### WHAT YOU HAVE TO DO
Take every line from the listing below that includes "international" and copy it.

** Opening TASK DATA block **

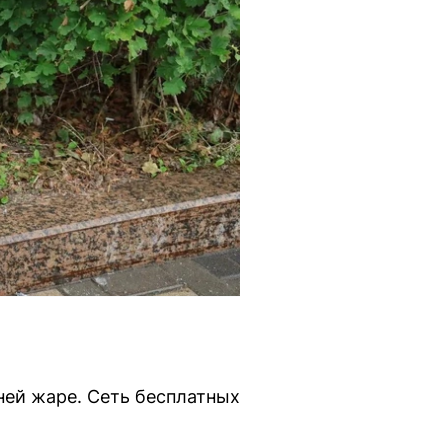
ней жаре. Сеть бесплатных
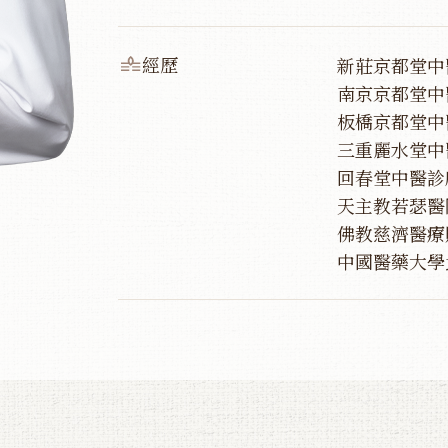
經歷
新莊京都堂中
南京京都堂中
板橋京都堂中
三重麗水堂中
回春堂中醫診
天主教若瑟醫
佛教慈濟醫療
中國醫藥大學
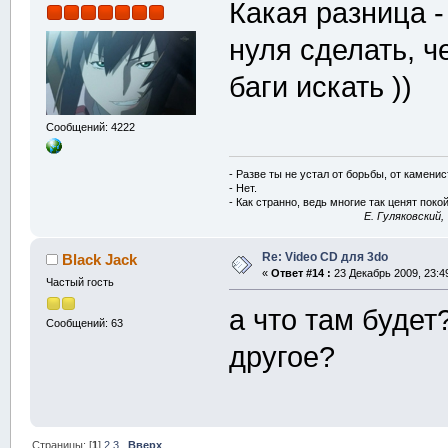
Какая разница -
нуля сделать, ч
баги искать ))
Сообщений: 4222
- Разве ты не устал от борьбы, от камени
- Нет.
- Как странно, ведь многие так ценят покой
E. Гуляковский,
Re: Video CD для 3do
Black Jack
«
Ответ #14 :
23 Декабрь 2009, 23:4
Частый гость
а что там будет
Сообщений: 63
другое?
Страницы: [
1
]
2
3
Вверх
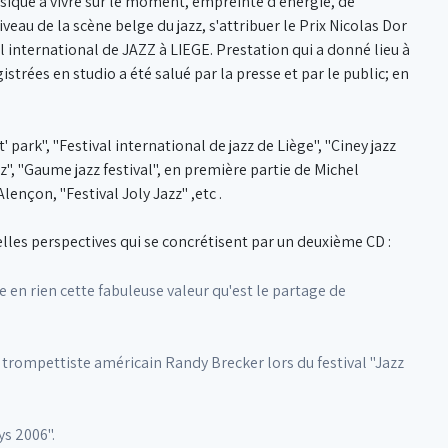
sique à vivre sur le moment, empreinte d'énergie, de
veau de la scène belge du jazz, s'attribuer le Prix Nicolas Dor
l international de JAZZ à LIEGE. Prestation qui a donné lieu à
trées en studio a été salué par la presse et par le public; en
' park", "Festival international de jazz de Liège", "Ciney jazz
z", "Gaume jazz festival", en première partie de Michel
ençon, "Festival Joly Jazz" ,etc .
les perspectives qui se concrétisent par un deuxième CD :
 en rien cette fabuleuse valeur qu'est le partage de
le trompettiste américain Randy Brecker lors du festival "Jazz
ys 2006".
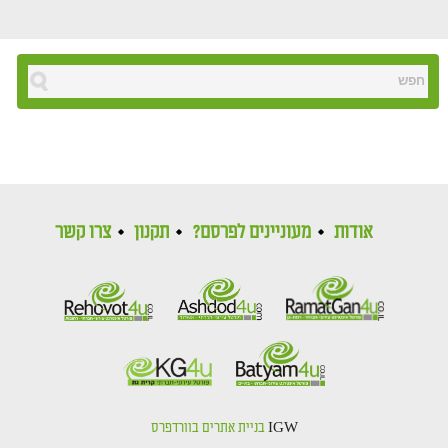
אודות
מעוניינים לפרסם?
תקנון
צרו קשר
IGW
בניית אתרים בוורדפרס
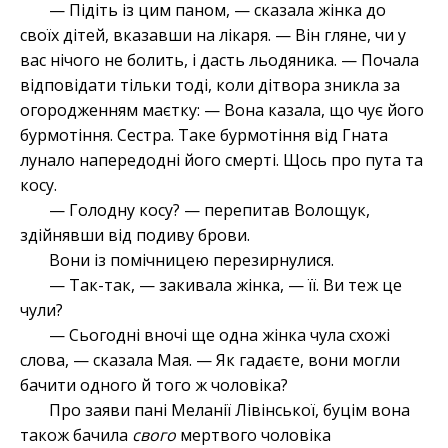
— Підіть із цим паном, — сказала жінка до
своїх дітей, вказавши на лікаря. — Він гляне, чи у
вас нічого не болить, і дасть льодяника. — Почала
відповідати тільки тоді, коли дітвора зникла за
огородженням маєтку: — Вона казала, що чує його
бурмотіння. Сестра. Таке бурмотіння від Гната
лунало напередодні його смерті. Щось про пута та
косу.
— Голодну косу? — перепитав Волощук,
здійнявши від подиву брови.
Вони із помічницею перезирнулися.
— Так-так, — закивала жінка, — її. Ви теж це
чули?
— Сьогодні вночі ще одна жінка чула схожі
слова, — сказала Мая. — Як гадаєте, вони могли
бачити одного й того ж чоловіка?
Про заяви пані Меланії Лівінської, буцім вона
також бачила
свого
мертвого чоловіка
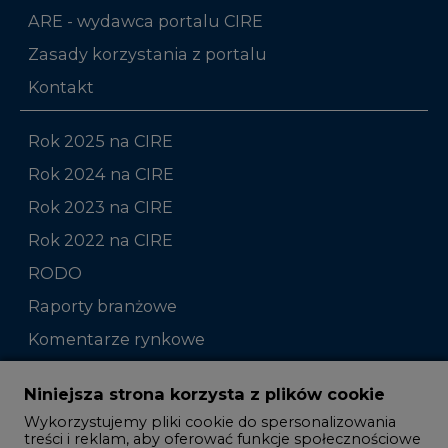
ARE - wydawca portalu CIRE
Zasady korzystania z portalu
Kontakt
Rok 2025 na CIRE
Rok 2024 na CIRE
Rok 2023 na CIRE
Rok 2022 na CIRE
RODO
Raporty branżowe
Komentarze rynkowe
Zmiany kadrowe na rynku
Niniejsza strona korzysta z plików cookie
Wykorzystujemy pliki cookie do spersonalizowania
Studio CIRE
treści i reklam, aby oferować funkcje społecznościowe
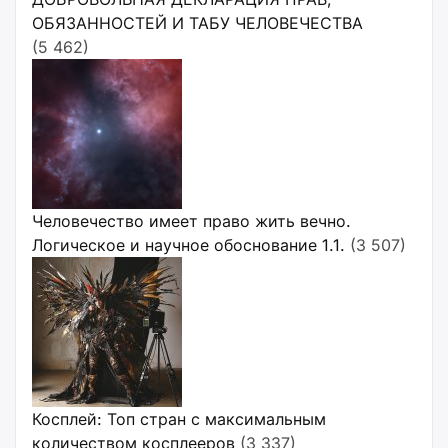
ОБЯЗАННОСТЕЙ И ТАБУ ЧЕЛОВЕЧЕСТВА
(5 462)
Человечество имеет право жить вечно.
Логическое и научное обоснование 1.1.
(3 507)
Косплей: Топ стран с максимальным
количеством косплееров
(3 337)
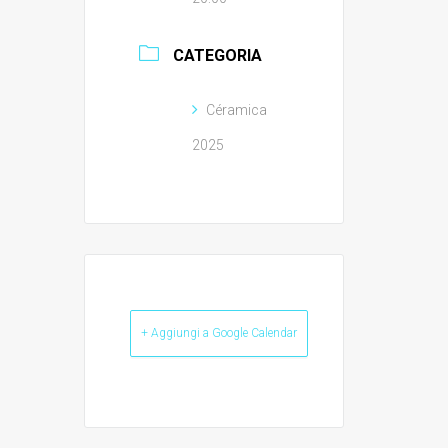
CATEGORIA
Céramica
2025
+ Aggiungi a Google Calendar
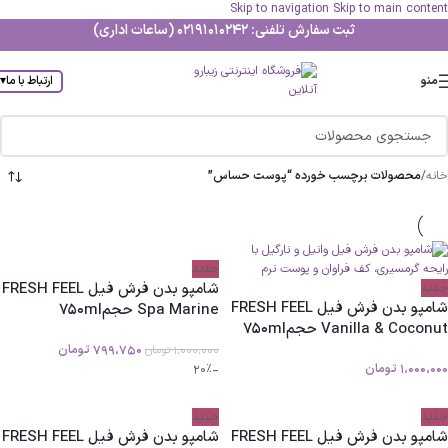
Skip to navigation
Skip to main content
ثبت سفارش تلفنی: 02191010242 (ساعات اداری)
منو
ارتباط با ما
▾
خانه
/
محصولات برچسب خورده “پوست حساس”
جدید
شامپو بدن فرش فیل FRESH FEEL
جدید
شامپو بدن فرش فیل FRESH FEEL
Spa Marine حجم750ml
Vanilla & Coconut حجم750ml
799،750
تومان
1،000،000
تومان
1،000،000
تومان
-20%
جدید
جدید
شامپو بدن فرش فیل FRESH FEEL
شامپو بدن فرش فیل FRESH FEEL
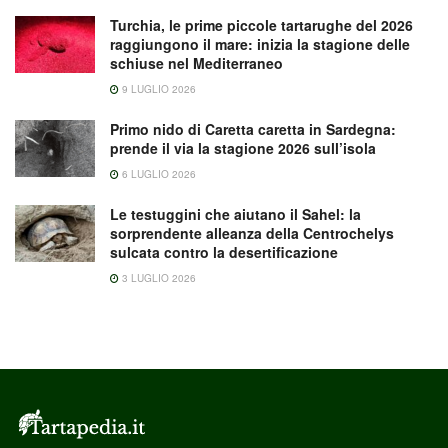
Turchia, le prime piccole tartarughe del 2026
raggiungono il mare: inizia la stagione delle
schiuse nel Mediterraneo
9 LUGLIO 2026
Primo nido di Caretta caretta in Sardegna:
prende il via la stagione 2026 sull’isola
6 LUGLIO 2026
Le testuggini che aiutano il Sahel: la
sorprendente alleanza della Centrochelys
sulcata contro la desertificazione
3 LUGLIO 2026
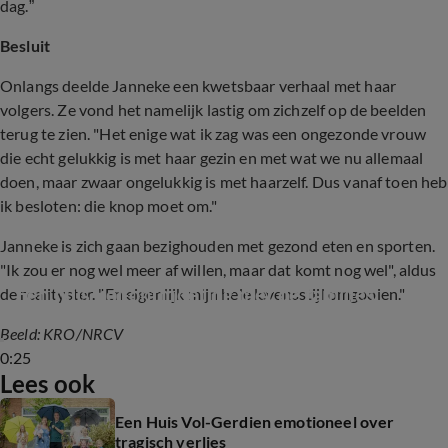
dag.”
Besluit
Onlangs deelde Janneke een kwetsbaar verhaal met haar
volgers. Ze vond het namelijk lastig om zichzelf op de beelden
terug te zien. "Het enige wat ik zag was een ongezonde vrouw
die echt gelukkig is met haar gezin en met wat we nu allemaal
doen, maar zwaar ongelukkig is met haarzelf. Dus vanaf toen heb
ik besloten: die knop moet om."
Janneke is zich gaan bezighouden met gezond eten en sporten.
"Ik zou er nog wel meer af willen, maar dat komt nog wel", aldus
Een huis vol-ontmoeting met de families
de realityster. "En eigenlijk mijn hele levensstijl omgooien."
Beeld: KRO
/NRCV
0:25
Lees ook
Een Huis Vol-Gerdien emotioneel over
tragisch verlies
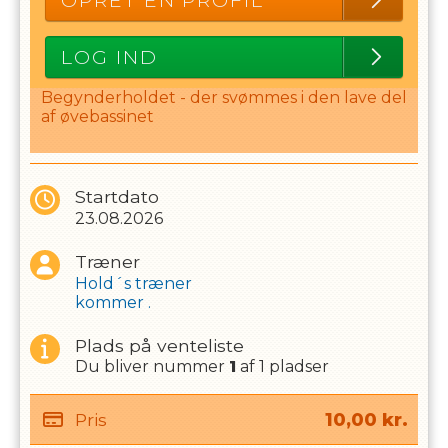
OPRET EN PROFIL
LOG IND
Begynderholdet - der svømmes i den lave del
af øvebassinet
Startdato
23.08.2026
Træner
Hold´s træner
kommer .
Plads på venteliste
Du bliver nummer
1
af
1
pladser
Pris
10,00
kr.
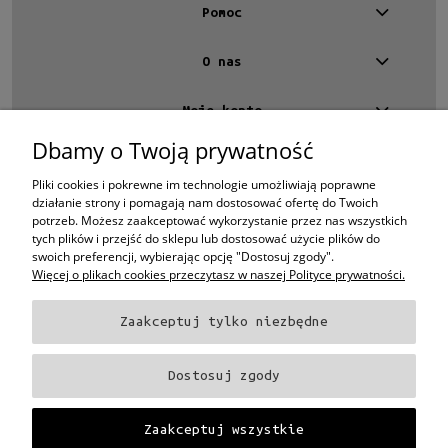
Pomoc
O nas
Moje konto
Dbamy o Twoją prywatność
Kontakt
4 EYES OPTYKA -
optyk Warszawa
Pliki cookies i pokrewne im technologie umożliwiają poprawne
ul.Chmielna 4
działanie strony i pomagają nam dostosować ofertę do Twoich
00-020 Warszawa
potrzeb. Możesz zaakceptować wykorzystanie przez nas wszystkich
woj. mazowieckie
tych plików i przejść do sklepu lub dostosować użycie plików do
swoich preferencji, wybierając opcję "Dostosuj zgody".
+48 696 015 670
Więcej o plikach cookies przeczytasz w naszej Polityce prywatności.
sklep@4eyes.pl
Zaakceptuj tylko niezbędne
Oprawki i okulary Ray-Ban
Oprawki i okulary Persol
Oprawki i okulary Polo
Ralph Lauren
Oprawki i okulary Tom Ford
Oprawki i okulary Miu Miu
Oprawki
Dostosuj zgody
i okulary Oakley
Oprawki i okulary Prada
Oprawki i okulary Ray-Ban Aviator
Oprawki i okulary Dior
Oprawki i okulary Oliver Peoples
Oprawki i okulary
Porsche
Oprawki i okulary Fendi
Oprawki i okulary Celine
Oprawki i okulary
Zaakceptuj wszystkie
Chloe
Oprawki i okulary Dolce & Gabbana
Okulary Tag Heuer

** Closing TASK DATA block **

### RESULT OF THE TASK
l international de JAZZ à LIEGE. Prestation qui a donné lieu à
' park", "Festival international de jazz de Liège", "Ciney jazz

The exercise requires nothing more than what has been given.